##### Working data #####

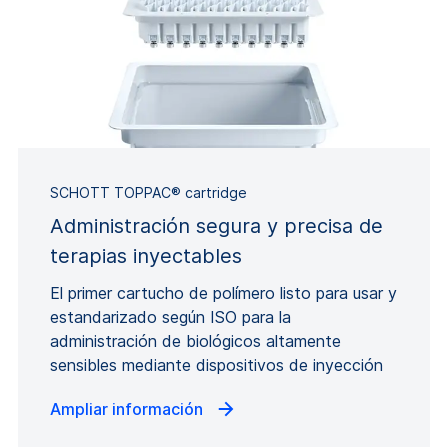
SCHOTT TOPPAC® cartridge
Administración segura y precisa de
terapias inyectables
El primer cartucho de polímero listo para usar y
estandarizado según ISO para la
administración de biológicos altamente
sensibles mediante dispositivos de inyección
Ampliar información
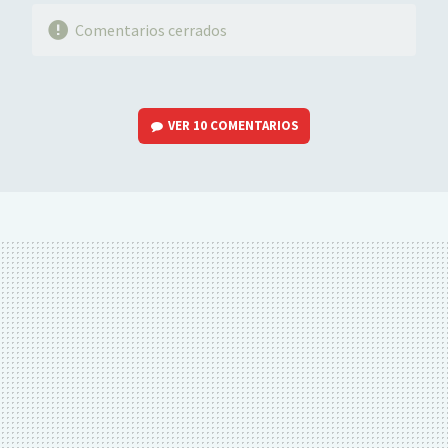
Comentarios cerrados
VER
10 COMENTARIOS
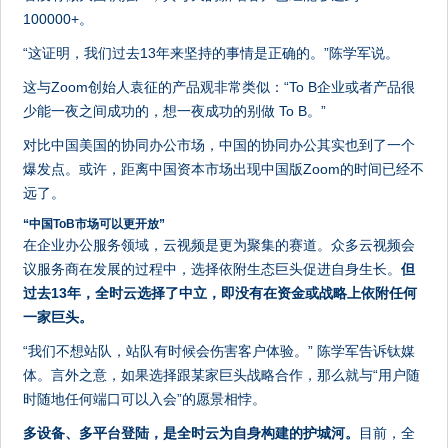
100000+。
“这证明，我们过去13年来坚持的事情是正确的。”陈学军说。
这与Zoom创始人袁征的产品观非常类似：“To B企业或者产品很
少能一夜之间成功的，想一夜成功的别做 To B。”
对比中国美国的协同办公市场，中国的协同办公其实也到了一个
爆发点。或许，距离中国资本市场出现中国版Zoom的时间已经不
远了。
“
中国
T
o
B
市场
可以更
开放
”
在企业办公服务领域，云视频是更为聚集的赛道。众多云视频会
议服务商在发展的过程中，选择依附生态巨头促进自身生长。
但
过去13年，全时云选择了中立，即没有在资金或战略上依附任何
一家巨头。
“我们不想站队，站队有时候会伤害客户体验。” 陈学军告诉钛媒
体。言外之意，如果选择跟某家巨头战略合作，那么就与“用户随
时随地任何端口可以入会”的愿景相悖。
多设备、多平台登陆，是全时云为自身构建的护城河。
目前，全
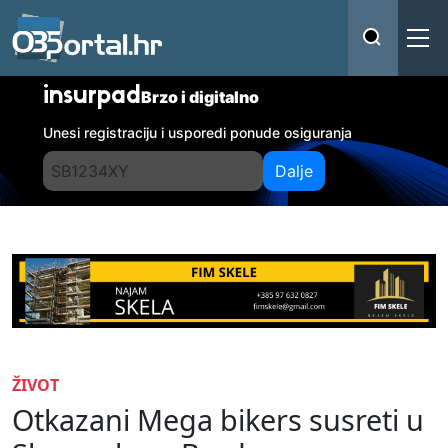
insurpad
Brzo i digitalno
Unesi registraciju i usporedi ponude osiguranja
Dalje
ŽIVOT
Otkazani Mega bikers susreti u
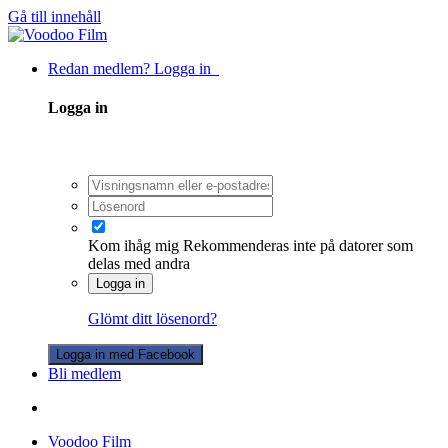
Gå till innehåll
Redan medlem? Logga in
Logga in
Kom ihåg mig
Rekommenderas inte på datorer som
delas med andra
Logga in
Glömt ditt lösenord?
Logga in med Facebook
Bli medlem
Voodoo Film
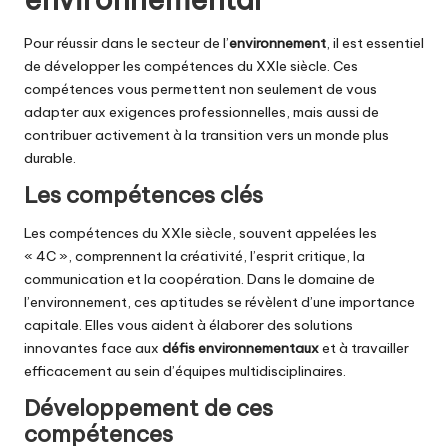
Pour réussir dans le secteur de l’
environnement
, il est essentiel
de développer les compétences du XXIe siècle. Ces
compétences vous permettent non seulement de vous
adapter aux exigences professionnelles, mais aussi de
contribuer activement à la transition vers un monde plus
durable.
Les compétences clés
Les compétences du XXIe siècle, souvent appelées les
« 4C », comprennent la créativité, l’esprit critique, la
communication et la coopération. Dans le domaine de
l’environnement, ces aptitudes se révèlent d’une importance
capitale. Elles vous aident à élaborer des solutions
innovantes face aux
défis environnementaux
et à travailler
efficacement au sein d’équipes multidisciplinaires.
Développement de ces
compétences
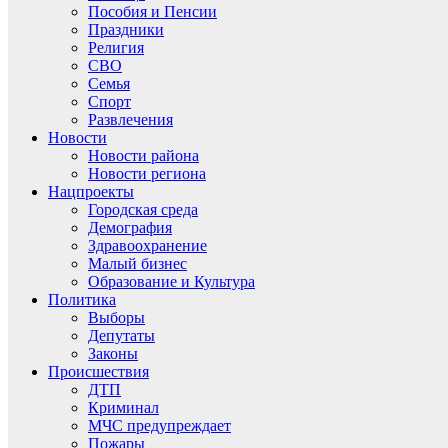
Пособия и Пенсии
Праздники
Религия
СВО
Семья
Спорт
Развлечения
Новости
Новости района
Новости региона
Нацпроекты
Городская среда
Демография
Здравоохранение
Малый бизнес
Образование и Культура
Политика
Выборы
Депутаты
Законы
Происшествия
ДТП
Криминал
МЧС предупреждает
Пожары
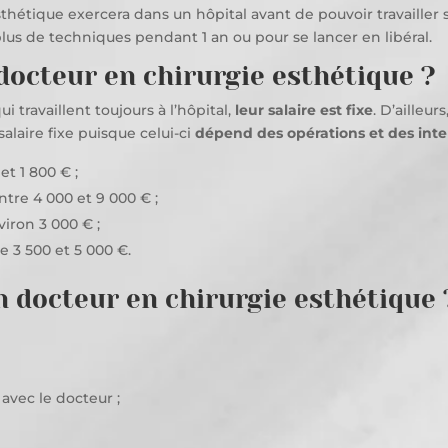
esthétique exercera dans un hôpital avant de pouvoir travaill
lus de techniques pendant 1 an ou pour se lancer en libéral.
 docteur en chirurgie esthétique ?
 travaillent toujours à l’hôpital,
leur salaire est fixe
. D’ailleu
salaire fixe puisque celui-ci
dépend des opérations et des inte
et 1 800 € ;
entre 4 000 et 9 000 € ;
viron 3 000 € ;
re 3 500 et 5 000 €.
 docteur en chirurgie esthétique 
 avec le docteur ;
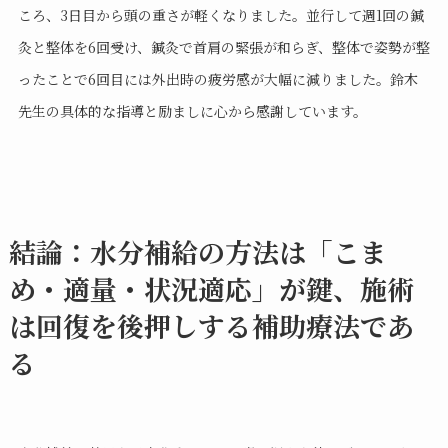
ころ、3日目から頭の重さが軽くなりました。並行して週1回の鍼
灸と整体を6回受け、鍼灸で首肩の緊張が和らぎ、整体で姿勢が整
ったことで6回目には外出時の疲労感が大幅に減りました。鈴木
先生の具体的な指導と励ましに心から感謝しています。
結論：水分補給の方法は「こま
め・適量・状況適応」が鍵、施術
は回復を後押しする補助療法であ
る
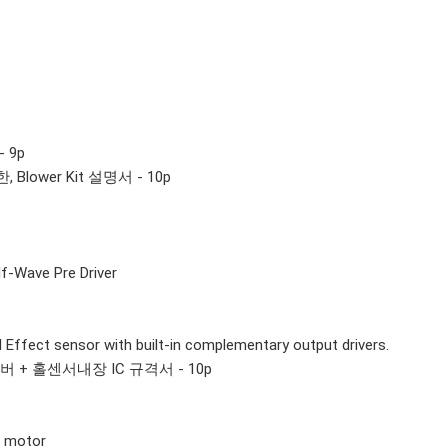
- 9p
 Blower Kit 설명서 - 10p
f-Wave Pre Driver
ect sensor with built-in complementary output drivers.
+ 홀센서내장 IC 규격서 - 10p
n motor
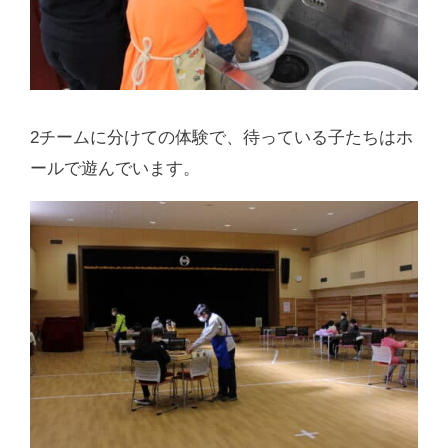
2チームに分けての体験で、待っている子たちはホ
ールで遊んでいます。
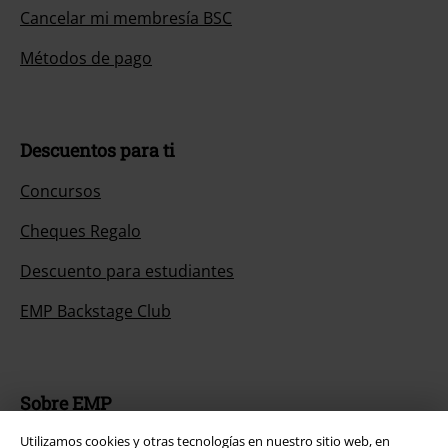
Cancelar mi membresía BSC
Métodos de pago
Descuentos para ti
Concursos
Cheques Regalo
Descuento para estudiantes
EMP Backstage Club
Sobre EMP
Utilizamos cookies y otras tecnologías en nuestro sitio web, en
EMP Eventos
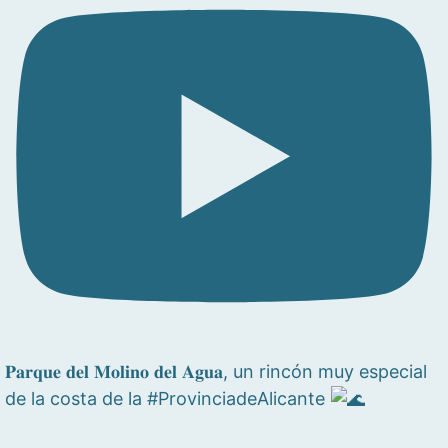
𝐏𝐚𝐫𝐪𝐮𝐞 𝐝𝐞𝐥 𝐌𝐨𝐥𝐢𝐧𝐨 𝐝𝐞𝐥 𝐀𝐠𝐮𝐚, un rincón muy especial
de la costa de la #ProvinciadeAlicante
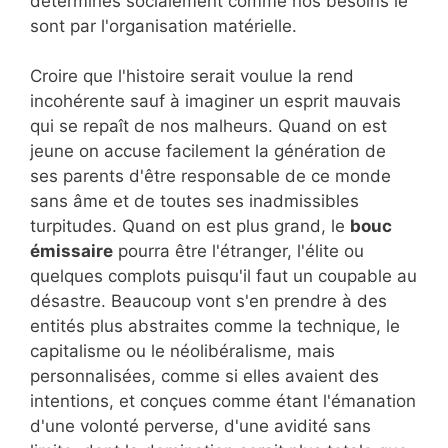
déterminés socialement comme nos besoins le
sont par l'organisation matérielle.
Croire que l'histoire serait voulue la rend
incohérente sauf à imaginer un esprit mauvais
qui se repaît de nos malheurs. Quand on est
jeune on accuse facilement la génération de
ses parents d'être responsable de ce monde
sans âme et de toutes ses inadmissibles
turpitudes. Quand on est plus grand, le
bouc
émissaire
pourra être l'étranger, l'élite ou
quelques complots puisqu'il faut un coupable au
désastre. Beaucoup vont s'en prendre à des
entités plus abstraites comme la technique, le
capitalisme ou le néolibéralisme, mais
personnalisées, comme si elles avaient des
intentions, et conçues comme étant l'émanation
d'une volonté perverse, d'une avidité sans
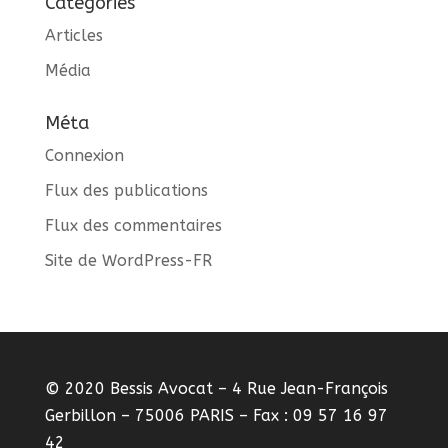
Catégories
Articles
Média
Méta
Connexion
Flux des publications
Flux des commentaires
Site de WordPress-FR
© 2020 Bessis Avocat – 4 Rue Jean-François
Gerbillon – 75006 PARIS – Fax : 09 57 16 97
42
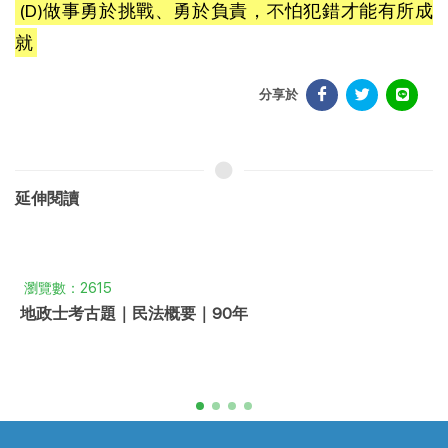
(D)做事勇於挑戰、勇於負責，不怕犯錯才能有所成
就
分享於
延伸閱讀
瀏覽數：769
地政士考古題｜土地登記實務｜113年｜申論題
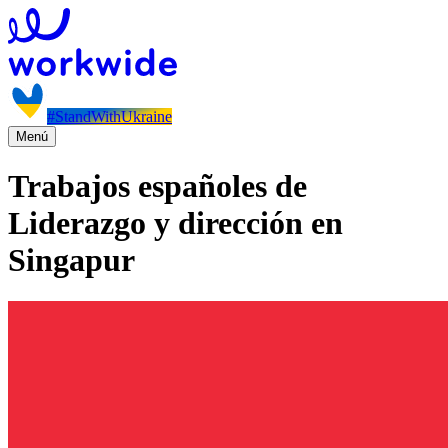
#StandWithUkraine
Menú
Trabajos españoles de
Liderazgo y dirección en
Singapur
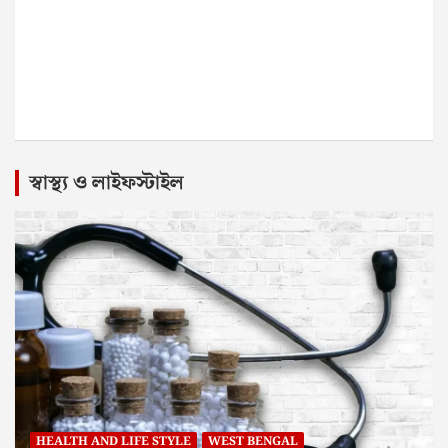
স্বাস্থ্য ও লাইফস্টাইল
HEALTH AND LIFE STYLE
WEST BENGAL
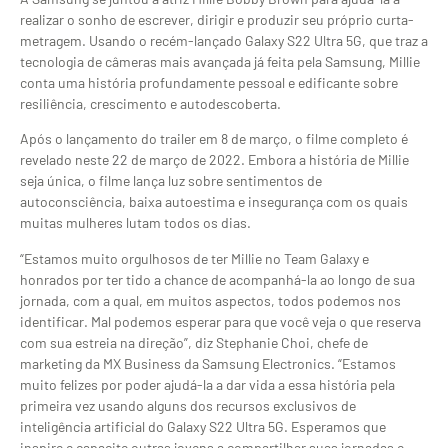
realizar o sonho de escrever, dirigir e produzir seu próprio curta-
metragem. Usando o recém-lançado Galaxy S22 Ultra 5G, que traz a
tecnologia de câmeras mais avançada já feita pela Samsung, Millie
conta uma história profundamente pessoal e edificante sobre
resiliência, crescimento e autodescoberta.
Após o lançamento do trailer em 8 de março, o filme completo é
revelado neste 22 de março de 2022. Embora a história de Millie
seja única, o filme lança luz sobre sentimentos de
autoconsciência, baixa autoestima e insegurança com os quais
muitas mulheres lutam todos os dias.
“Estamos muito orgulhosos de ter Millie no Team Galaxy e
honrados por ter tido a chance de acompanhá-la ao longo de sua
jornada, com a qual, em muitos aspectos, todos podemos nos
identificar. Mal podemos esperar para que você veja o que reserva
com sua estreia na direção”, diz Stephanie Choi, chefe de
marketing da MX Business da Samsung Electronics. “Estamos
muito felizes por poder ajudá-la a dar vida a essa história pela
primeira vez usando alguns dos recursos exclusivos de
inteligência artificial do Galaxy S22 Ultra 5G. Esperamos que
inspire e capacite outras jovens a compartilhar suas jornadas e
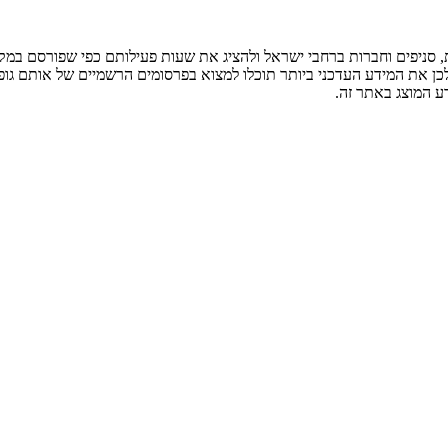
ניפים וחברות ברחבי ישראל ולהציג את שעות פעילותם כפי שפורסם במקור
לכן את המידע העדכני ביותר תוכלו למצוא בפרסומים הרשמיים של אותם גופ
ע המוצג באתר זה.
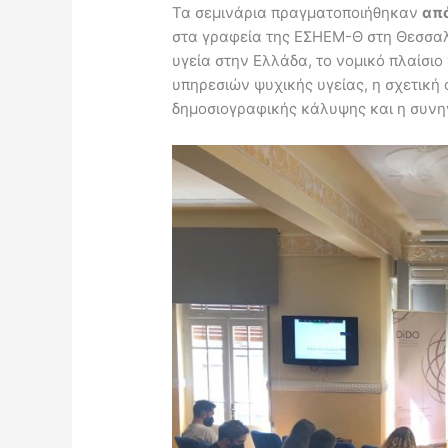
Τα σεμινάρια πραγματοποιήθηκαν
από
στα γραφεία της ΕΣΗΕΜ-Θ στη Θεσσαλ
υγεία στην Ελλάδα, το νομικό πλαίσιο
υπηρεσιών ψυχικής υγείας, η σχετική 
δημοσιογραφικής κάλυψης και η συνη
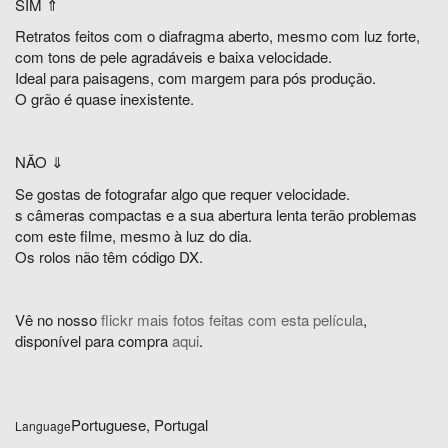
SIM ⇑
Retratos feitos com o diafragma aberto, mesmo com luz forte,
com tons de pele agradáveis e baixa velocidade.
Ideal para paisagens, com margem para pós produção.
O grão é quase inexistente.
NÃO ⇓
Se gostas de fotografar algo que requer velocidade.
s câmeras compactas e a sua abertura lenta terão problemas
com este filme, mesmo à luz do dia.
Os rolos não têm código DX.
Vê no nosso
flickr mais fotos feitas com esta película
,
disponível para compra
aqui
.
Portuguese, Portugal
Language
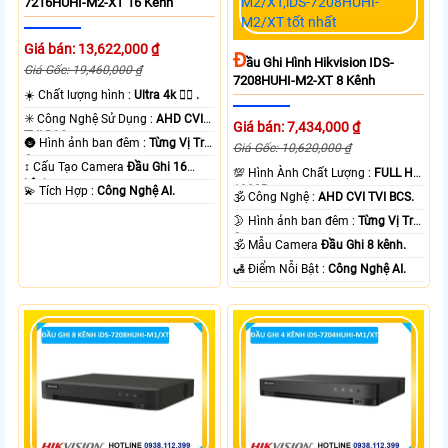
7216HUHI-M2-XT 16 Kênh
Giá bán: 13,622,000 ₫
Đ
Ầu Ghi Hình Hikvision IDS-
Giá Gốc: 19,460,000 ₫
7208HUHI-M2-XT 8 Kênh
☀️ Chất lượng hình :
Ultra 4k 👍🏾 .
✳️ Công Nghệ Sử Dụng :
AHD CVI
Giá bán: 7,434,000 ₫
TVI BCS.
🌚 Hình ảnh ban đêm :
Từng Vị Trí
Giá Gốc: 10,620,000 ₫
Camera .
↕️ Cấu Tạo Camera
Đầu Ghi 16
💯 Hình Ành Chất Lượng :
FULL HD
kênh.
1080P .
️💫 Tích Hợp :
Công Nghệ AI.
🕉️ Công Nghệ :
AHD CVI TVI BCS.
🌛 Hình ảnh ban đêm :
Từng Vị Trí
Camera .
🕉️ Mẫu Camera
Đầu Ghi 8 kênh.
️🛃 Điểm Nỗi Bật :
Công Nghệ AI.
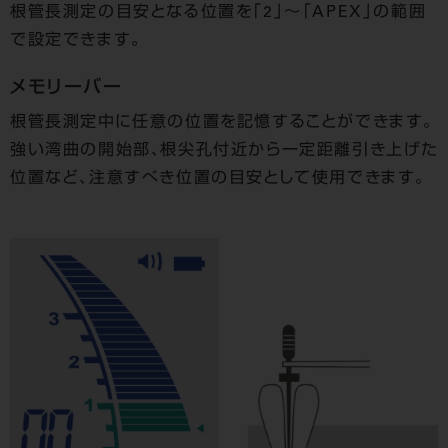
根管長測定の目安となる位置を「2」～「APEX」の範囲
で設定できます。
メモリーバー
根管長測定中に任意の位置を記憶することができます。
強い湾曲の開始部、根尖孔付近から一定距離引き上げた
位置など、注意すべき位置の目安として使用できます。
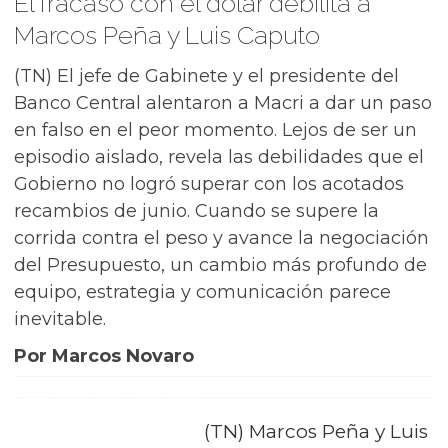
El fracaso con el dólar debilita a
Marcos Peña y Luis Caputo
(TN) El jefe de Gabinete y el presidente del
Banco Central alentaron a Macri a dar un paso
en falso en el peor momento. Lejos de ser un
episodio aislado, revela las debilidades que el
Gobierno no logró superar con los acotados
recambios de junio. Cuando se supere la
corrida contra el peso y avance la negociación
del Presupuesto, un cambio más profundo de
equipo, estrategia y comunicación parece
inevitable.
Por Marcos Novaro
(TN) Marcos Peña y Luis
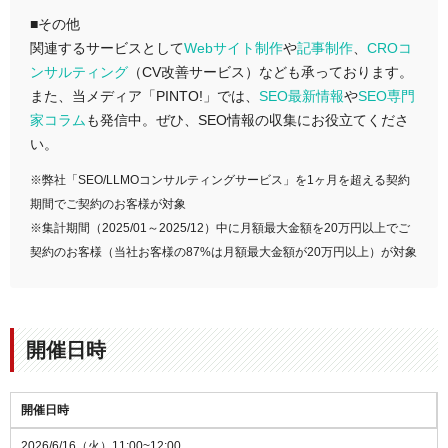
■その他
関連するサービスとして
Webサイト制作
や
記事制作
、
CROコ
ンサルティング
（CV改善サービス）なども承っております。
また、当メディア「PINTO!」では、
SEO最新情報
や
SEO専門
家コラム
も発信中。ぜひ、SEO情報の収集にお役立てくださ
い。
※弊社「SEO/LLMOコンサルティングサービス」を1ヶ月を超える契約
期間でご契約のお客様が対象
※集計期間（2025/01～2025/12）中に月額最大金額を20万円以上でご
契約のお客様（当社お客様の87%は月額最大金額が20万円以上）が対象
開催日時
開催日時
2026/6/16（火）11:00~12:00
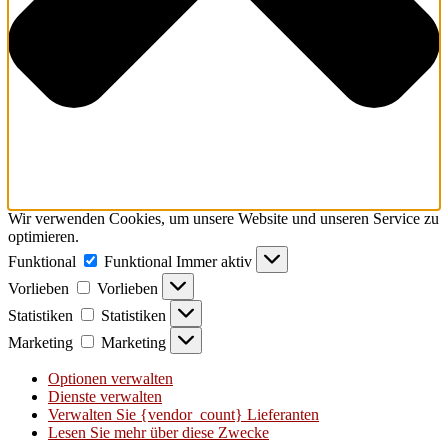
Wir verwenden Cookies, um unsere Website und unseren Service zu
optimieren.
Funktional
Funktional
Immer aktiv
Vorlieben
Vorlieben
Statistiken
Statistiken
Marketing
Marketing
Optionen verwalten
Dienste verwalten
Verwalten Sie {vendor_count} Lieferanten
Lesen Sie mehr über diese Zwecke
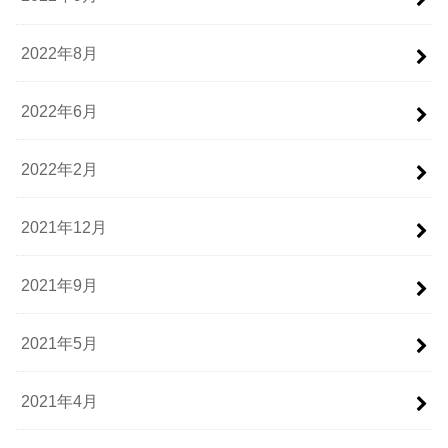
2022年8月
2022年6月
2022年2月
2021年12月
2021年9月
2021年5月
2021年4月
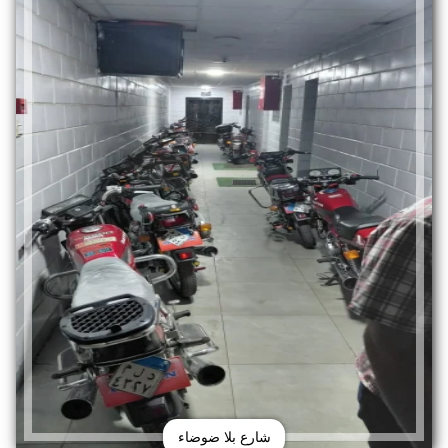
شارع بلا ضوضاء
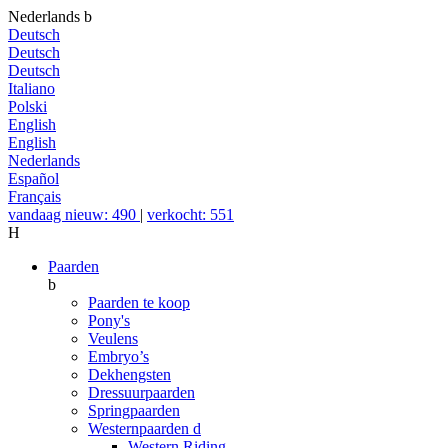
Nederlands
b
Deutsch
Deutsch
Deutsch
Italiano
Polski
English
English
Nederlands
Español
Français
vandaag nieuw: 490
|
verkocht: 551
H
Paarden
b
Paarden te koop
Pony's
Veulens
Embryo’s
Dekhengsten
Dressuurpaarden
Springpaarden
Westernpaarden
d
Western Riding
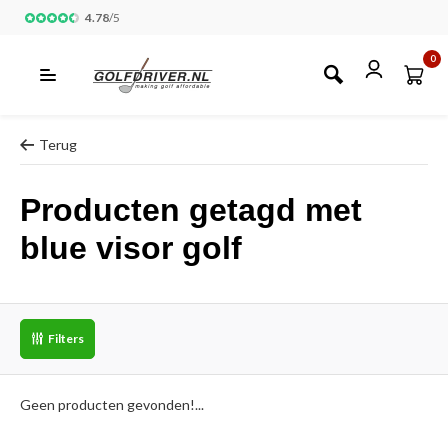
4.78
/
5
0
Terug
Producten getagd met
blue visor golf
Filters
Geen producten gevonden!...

#####

> **What you need to do**: Without the pictures, transcribe the lines from the one containing "Westernpaarden" through the end of the data, exactly and only those.

> **Response area**:
Westernpaarden
d
Western Riding
4.78
/
5
0
Terug
Producten getagd met
blue visor golf
Filters
Geen producten gevonden!...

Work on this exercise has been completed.